Copy the data below exactly, omitting any picture it contains.

Page-level text extractions
□ □ □
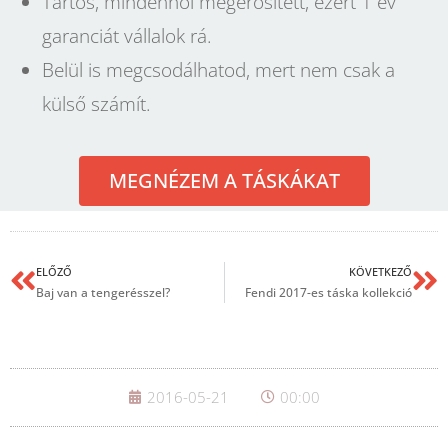
Tartós, mindenhol megerősített, ezért 1 év
garanciát vállalok rá.
Belül is megcsodálhatod, mert nem csak a
külső számít.
MEGNÉZEM A TÁSKÁKAT
ELŐZŐ
KÖVETKEZŐ
Baj van a tengerésszel?
Fendi 2017-es táska kollekció
2016-05-21
00:00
□ □ □
▶ [TASK RESPONSE]
Tartós, mindenhol megerősített, ezért 1 év
garanciát vállalok rá.
Belül is megcsodálhatod, mert nem csak a
külső számít.
MEGNÉZEM A TÁSKÁKAT
ELŐZŐ
KÖVETKEZŐ
Baj van a tengerésszel?
Fendi 2017-es táska kollekció
2016-05-21
00:00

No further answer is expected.